* **What is required**
All entries should be copied exactly; the pictures stay out.

Content starts

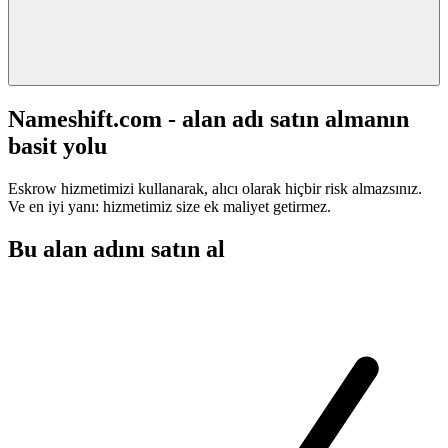
Nameshift.com - alan adı satın almanın
basit yolu
Eskrow hizmetimizi kullanarak, alıcı olarak hiçbir risk almazsınız.
Ve en iyi yanı: hizmetimiz size ek maliyet getirmez.
Bu alan adını satın al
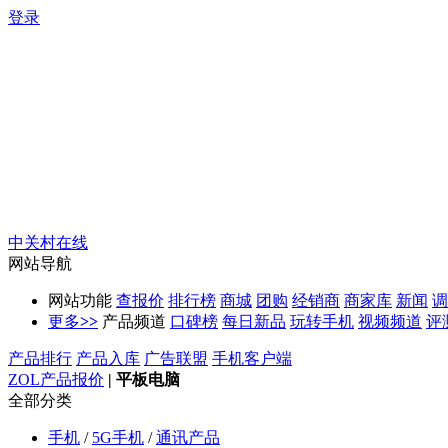
登录
中关村在线
网站导航
网站功能
查报价
排行榜
商城
团购
经销商
商家库
新闻
调
更多
>>
产品频道
口碑榜
每日新品
玩转手机
视频频道
评
产品排行
产品入库
广告联盟
手机客户端
ZOL产品报价
|
平板电脑
全部分类
手机
/
5G手机
/
通讯产品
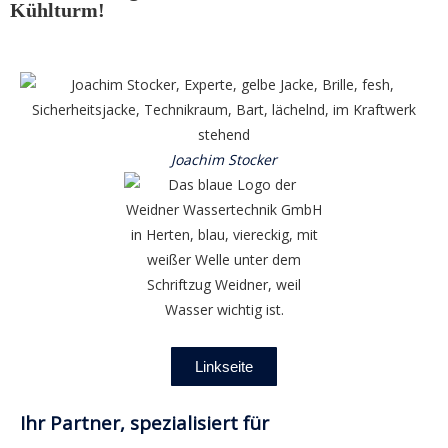
Kühlturm!
Joachim Stocker
Linkseite
Ihr Partner, spezialisiert für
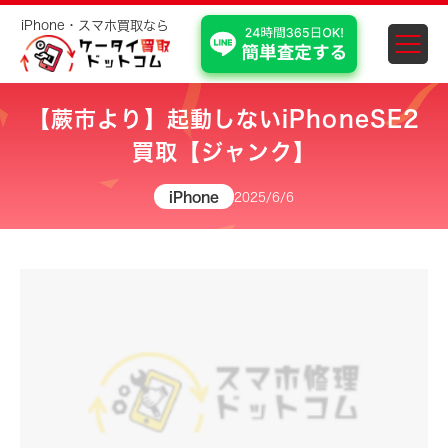
iPhone・スマホ買取なら
スマホ・iPhone買取 埼
【蕨市より】起動しないiPhoneSE2
買取【ジャンク】
iPhone
2025/6/6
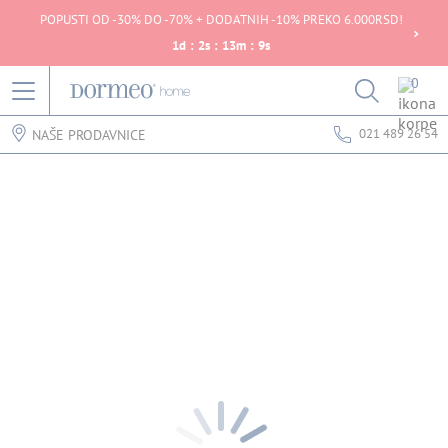
POPUSTI OD -30% DO -70% + DODATNIH -10% PREKO 6.000RSD!
1
d
:
2
s
:
13
m
:
9
s
0
021 489 26 54
NAŠE PRODAVNICE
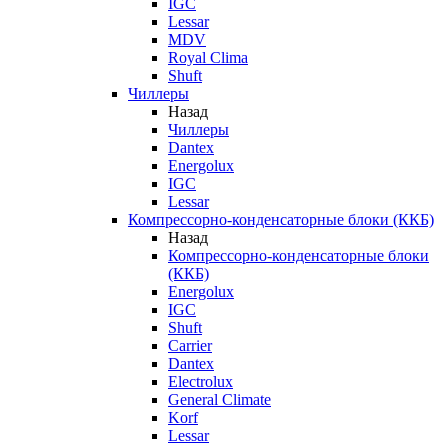
IGC
Lessar
MDV
Royal Clima
Shuft
Чиллеры
Назад
Чиллеры
Dantex
Energolux
IGC
Lessar
Компрессорно-конденсаторные блоки (ККБ)
Назад
Компрессорно-конденсаторные блоки
(ККБ)
Energolux
IGC
Shuft
Carrier
Dantex
Electrolux
General Climate
Korf
Lessar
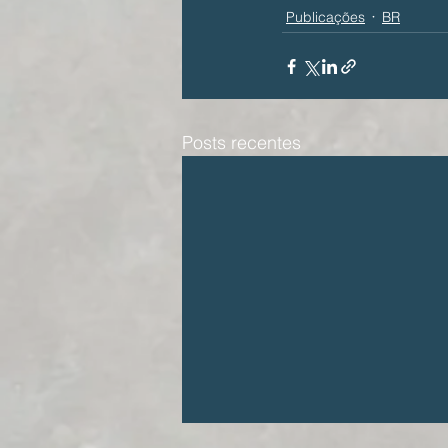
Publicações
BR
Posts recentes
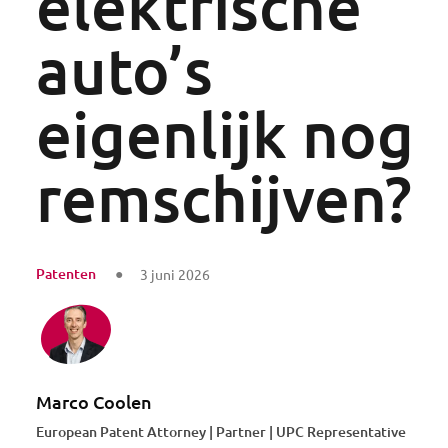
elektrische
auto’s
eigenlijk nog
remschijven?
Patenten
3 juni 2026
Marco Coolen
European Patent Attorney | Partner | UPC Representative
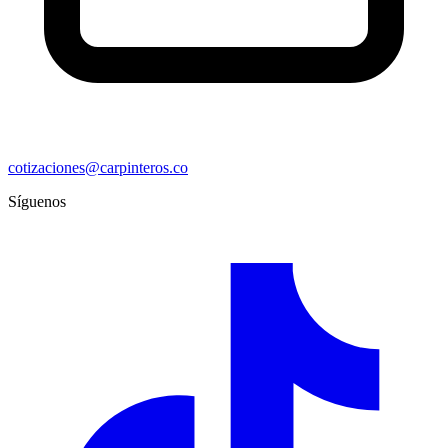
cotizaciones@carpinteros.co
Síguenos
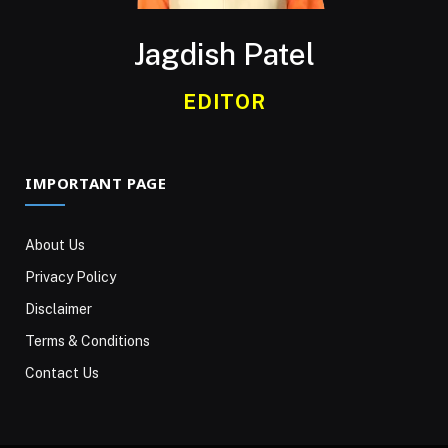
Jagdish Patel
EDITOR
IMPORTANT PAGE
About Us
Privacy Policy
Disclaimer
Terms & Conditions
Contact Us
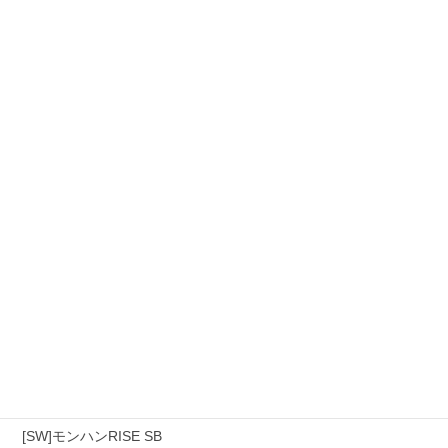
カテゴリー
[スマホ]Sniper3D
モンハンワイルズ
[PS4]モンハン(アイスボーン)
[PS4]モンハンワールド
[SW]モンハンRISE SB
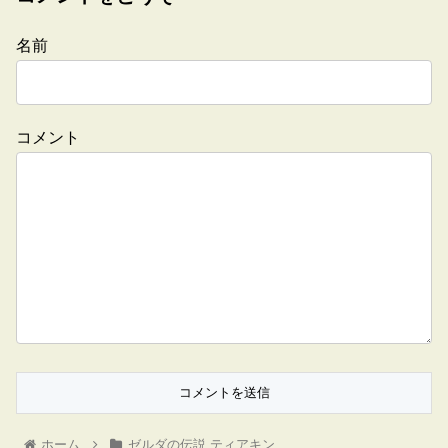
名前
コメント
ホーム
ゼルダの伝説 ティアキン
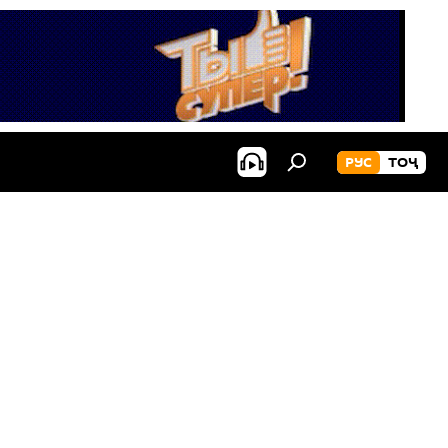
РУС
ТОҶ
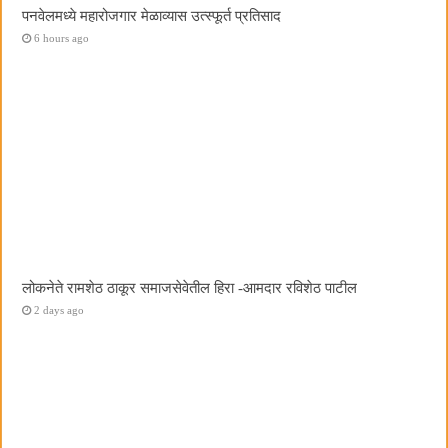
पनवेलमध्ये महारोजगार मेळाव्यास उत्स्फूर्त प्रतिसाद
6 hours ago
लोकनेते रामशेठ ठाकूर समाजसेवेतील हिरा -आमदार रविशेठ पाटील
2 days ago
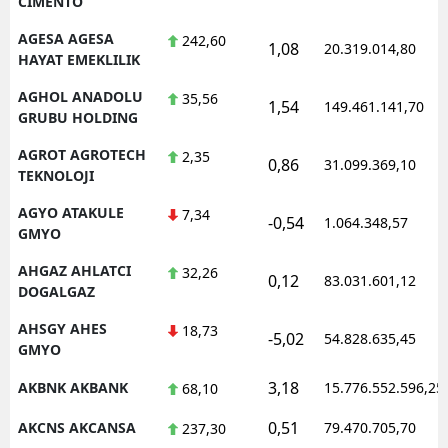
CIMENTO
AGESA AGESA
242,60
1,08
20.319.014,80
HAYAT EMEKLILIK
AGHOL ANADOLU
35,56
1,54
149.461.141,70
GRUBU HOLDING
AGROT AGROTECH
2,35
0,86
31.099.369,10
TEKNOLOJI
AGYO ATAKULE
7,34
-0,54
1.064.348,57
GMYO
AHGAZ AHLATCI
32,26
0,12
83.031.601,12
DOGALGAZ
AHSGY AHES
18,73
-5,02
54.828.635,45
GMYO
3,18
AKBNK AKBANK
15.776.552.596,25
68,10
0,51
AKCNS AKCANSA
79.470.705,70
237,30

Content ends

* **Answer section**
Nameshift.com - alan adı satın almanın
basit yolu
Eskrow hizmetimizi kullanarak, alıcı olarak hiçbir risk almazsınız.
Ve en iyi yanı: hizmetimiz size ek maliyet getirmez.
Bu alan adını satın al
登录
中关村在线
网站导航
网站功能
查报价
排行榜
商城
团购
经销商
商家库
新闻
调
更多
>>
产品频道
口碑榜
每日新品
玩转手机
视频频道
评
产品排行
产品入库
广告联盟
手机客户端
ZOL产品报价
|
平板电脑
全部分类
手机
/
5G手机
/
通讯产品
Kühlturm!
Joachim Stocker
Linkseite
Ihr Partner, spezialisiert für
iPhone・スマホ買取なら
スマホ・iPhone買取 埼
【蕨市より】起動しないiPhoneSE2
買取【ジャンク】
iPhone
2025/6/6
POPUSTI OD -30% DO -70% + DODATNIH -10% PREKO 6.000RSD!
1
d
:
2
s
:
13
m
:
9
s
0
021 489 26 54
NAŠE PRODAVNICE
IGC
Lessar
MDV
Royal Clima
Shuft
Чиллеры
Назад
Чиллеры
Dantex
Energolux
IGC
Lessar
Компрессорно-конденсаторные блоки (ККБ)
Назад
Компрессорно-конденсаторные блоки
(ККБ)
Energolux
IGC
Shuft
Carrier
Dantex
Electrolux
General Climate
Korf
Lessar
Publicações
BR
Posts recentes
elektrische
auto’s
eigenlijk nog
remschijven?
Patenten
3 juni 2026
Marco Coolen
European Patent Attorney | Partner | UPC Representative
cotizaciones@carpinteros.co
Síguenos
Jagdish Patel
EDITOR
IMPORTANT PAGE
About Us
Privacy Policy
Disclaimer
Terms & Conditions
Contact Us
カテゴリー
[スマホ]Sniper3D
モンハンワイルズ
[PS4]モンハン(アイスボーン)
[PS4]モンハンワールド
[SW]モンハンRISE SB
名前
コメント
ホーム
ゼルダの伝説 ティアキン
РУС
ТОҶ
पनवेलमध्ये महारोजगार मेळाव्यास उत्स्फूर्त प्रतिसाद
6 hours ago
लोकनेते रामशेठ ठाकूर समाजसेवेतील हिरा -आमदार रविशेठ पाटील
2 days ago
CIMENTO
AGESA AGESA
242,60
1,08
20.319.014,80
HAYAT EMEKLILIK
AGHOL ANADOLU
35,56
1,54
149.461.141,70
GRUBU HOLDING
AGROT AGROTECH
2,35
0,86
31.099.369,10
TEKNOLOJI
AGYO ATAKULE
7,34
-0,54
1.064.348,57
GMYO
AHGAZ AHLATCI
32,26
0,12
83.031.601,12
DOGALGAZ
AHSGY AHES
18,73
-5,02
54.828.635,45
GMYO
3,18
AKBNK AKBANK
15.776.552.596,25
68,10
0,51
AKCNS AKCANSA
79.470.705,70
237,30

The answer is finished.